Hansel and Gretel had it right: How to efficiently capture engagement context.
In my last post, I demonstrated how any customer engagement within a company can be categorized by six facets (Who, What, Where, When, Why, and How) and fewer than 500 sub-classifications. Despite being streamlined, it still involves collecting a significant amount of data. In this post, I’ll outline a strategy to capture the timely, accurate, and granular context AI needs without any additional work from your teams. The secret lies in capturing data as you go.
Customer engagements don’t just happen – companies invest substantial time, effort, and resources into strategizing, planning, developing, and delivering experiences to facilitate engagement. Each of these steps encompasses numerous smaller decisions made by various individuals and teams. Decisions like business challenge to address, product or service to support, playbooks to use, audience to target, content to create, channels to use, and calendars to consider. Each decision is a data point that someone might want to analyze later.
This data is valuable. Any one of these data points could be critical piece information necessary to make a better decision downstream, ensure that engagement instructions are properly executed, or lead to the insight that explains an engagement’s success or failure. And given the complexity of the data it’s impossible to predict which piece of information will be the one someone needs.

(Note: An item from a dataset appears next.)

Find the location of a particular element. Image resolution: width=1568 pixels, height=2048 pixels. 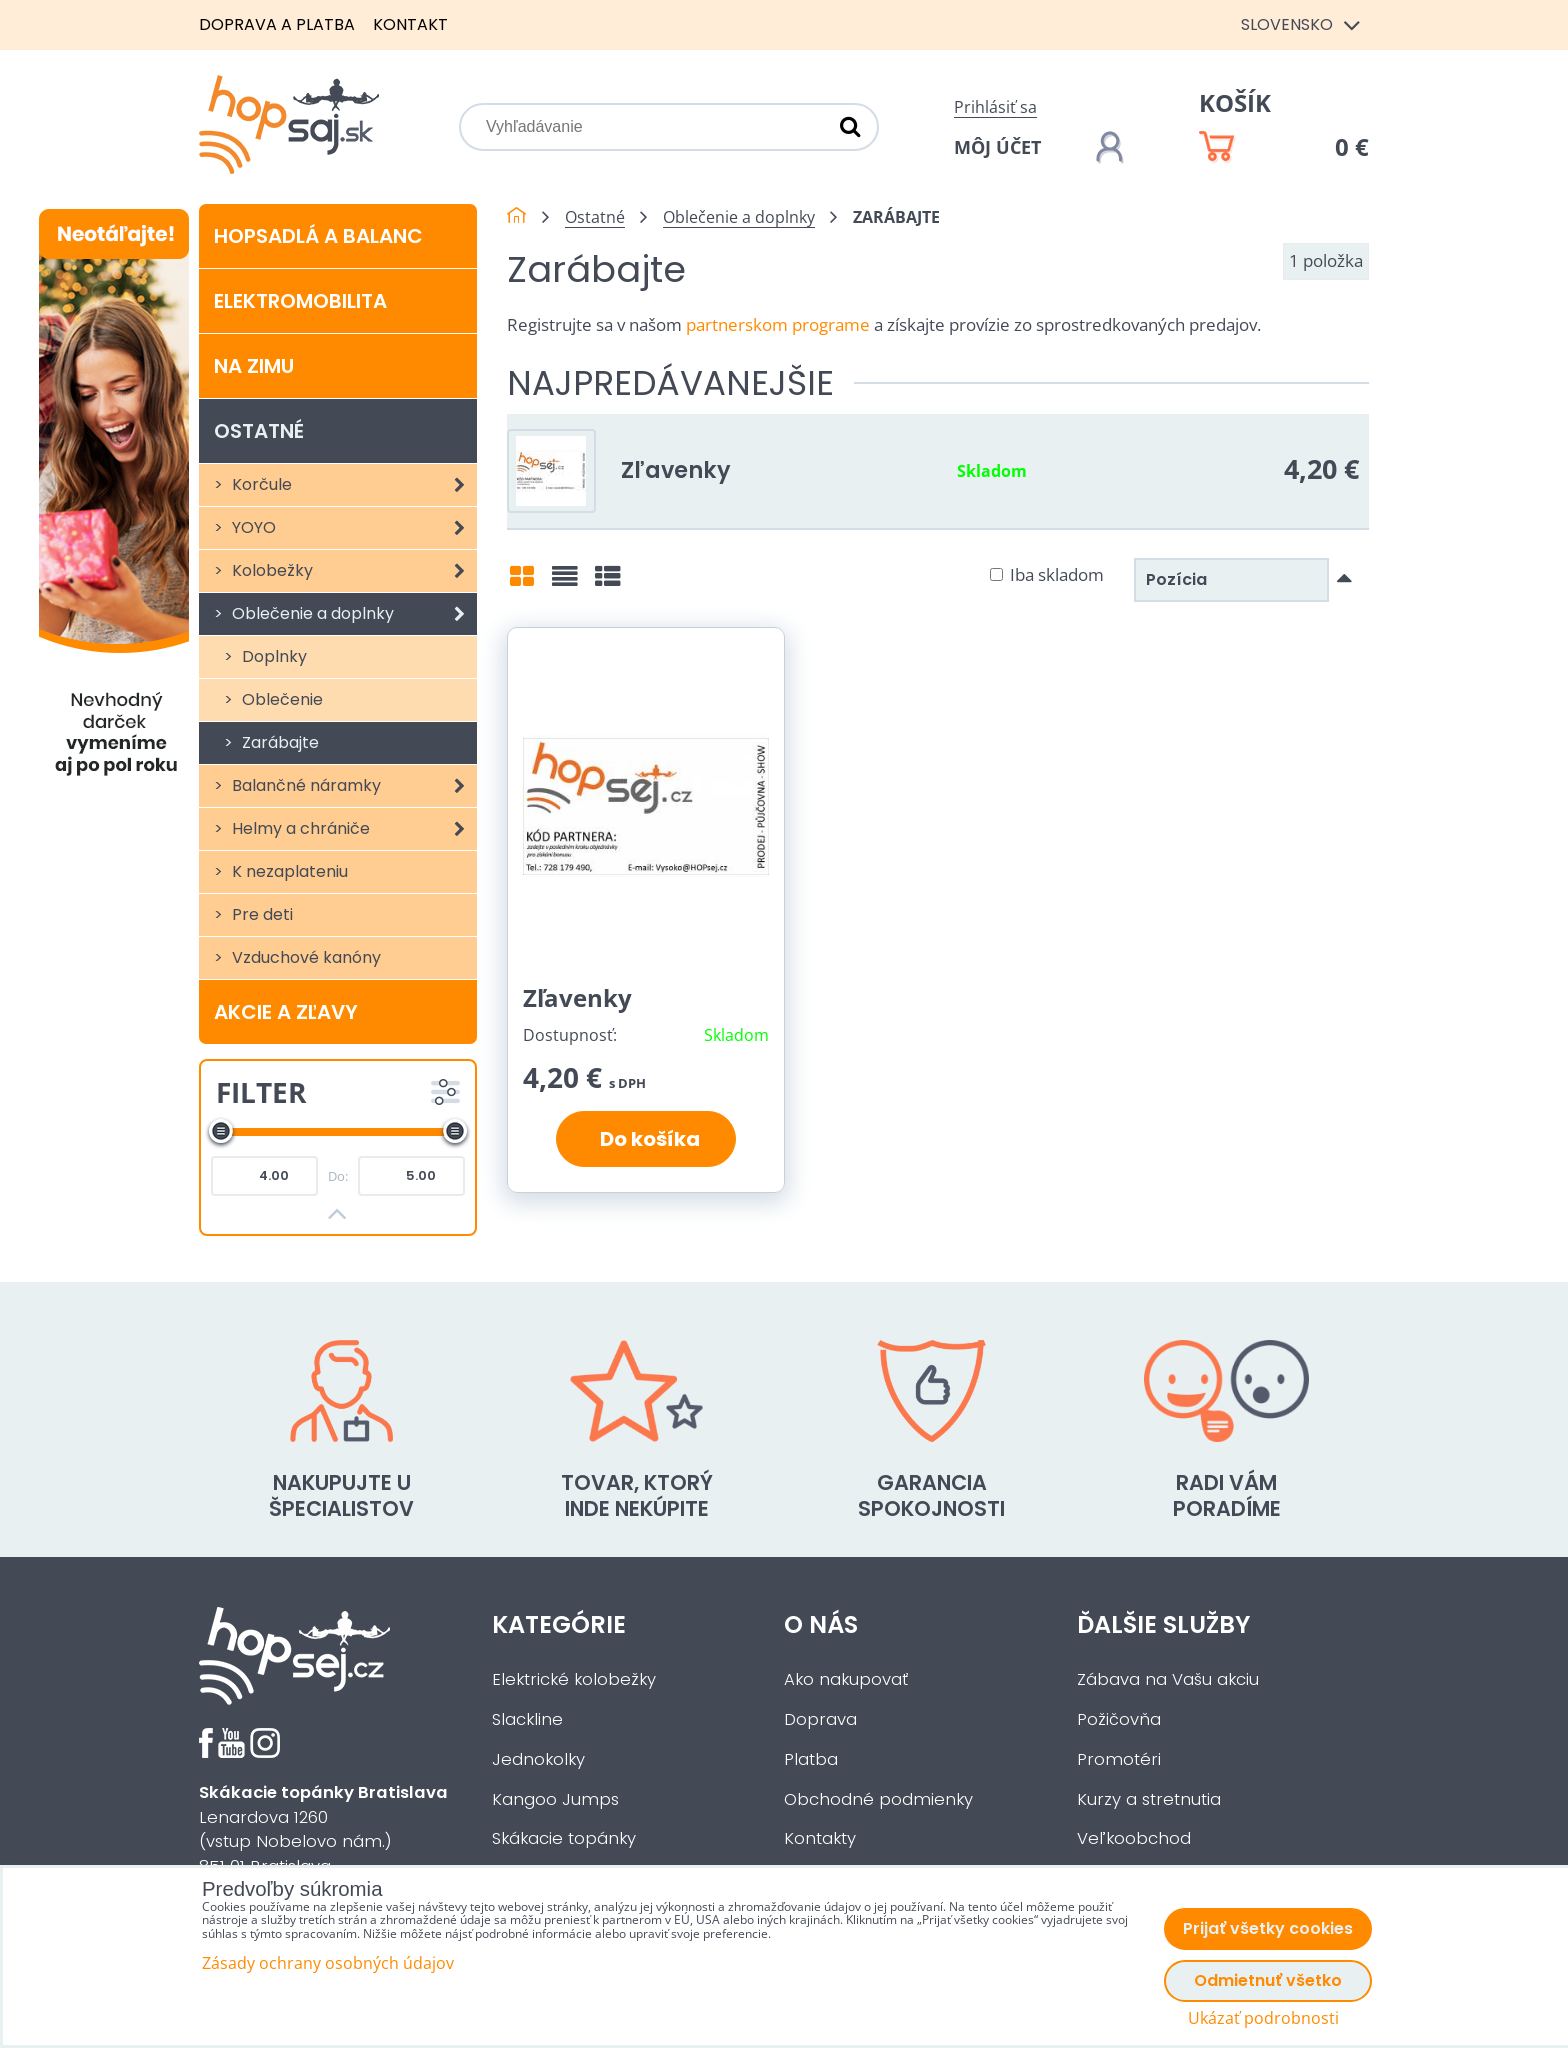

Most companies realize this and make attempts to collect parts of this data. Typically, they charge a team at the end of the development process to collect this data. While this might ensure all the decisions have already been made, it makes efficiently collecting the right data nearly impossible. The teams collecting the data are removed from the data generating decisions and lack the context, authority, or resources to do it right. The result is suspect data, wasted time, and resentful teams.
What to do? Don’t wait until you’re lost, think like Hansel and Gretel: drop breadcrumbs along the way – early and often.
Capture as You Go
The best way to ensure data is properly captured is to do it as it’s created. This method not only accurately records decision-makers' choices and intents but also can often be automated. With the adoption of digital communication and workflow tools, companies have a huge opportunity to let machines "listen in" on the decision-making process and capture relevant data.
Creative workflow tools are obvious starting points, but also consider business planning, audience management, and channel platforms. Each plays a role in the engagement process and contains data representing vital decisions. If your company lacks tools to manage these capabilities, data capture is a compelling reason to invest.
Capture Everything
It’s nearly impossible to predict exactly what data will be needed in the future, so don’t try. Instead, make a point of collecting all the data you can and describe it using a commonly understood data framework (see my last article for more information).
Capturing all data is more efficient than selectively collecting “critical” data. This might sound counterintuitive, but deciding whether to collect data requires effort—someone must stop and think about it, get feedback/approval, and execute the decision. This process might happen multiple times across multiple teams, leading to inconsistent data and redundant work. Simply collecting all data as a standard practice eliminates this issue.
Additionally, because the entire company follows the same requirement, common services and solutions can be developed, making implementation and maintenance easier while ensuring data quality and accuracy.